BIT 2026 nasce come risposta a una domanda centrale per un settore del turismo in continua evoluzione: di cosa ha bisogno oggi l’industria del viaggio per creare valore. La manifestazione si propone come una piattaforma professionale dove il settore si incontra non solo per fare business, ma per costruire contenuti e relazioni di qualità e interpretare i cambiamenti in atto.

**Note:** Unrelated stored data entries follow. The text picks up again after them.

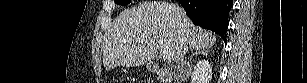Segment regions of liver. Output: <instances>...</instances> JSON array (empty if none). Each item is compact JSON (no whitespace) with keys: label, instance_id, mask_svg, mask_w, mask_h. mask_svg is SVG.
<instances>
[{"label":"liver","instance_id":"6515ba94","mask_svg":"<svg viewBox=\"0 0 307 83\" xmlns=\"http://www.w3.org/2000/svg\"><path fill=\"white\" fill-rule=\"evenodd\" d=\"M215 42L216 35L195 26L178 5L147 2L113 21L103 46V63L107 69L152 63L161 45L178 63L184 50H208Z\"/></svg>","mask_w":307,"mask_h":83}]
</instances>
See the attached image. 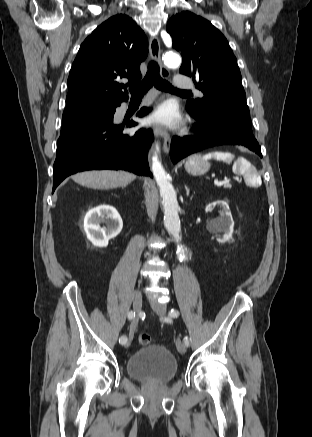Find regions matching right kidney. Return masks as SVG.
<instances>
[{"mask_svg":"<svg viewBox=\"0 0 312 437\" xmlns=\"http://www.w3.org/2000/svg\"><path fill=\"white\" fill-rule=\"evenodd\" d=\"M104 223V227L100 224ZM123 221L117 210L110 205H99L89 210L84 218V231L88 240L97 247H106L108 241L122 230Z\"/></svg>","mask_w":312,"mask_h":437,"instance_id":"right-kidney-1","label":"right kidney"}]
</instances>
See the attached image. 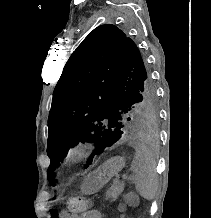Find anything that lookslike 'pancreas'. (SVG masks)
Returning a JSON list of instances; mask_svg holds the SVG:
<instances>
[{
    "instance_id": "1",
    "label": "pancreas",
    "mask_w": 211,
    "mask_h": 218,
    "mask_svg": "<svg viewBox=\"0 0 211 218\" xmlns=\"http://www.w3.org/2000/svg\"><path fill=\"white\" fill-rule=\"evenodd\" d=\"M123 190H124L123 182H119V180H114L113 186H111V188H109V190H107L106 192V196H107L106 200H108V198H111V202H114V200H118Z\"/></svg>"
}]
</instances>
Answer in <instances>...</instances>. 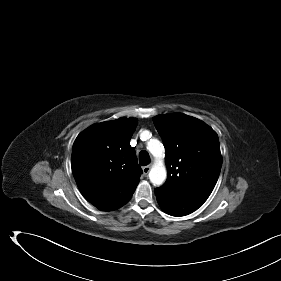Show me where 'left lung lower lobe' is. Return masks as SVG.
<instances>
[{"mask_svg": "<svg viewBox=\"0 0 281 281\" xmlns=\"http://www.w3.org/2000/svg\"><path fill=\"white\" fill-rule=\"evenodd\" d=\"M155 195L161 208L171 216H185L197 210L204 202L194 199L190 194L157 188Z\"/></svg>", "mask_w": 281, "mask_h": 281, "instance_id": "0a47b994", "label": "left lung lower lobe"}]
</instances>
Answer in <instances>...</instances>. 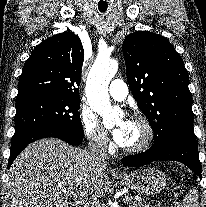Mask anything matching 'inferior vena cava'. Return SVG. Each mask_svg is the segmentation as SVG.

BIT integra networking, contenuti e momento espositivo in una visione strategica, con l’obiettivo di generare valore lungo tutta la filiera del turismo mettendo in relazione operatori, destinazioni, istituzioni e nuove professionalità. In una parola, la community dei Travel Makers: tutti coloro che, con ruoli e contributi diversi lungo la filiera, progettano, raccontano, sviluppano e vivono il viaggio attraverso competenze, idee, esperienze e narrazioni.

 

Il Travel Makers Fest rappresenta il cuore culturale della manifestazione: un format di incontri e talk che esplora il turismo come ecosistema complesso, dove sostenibilità, mobilità, cultura, tecnologia ed eventi si intrecciano. Il Fest mette esperti, accademici e protagonisti del settore in dialogo su trend e casi concreti, contribuendo a costruire valore condiviso prima, durante e dopo l’evento.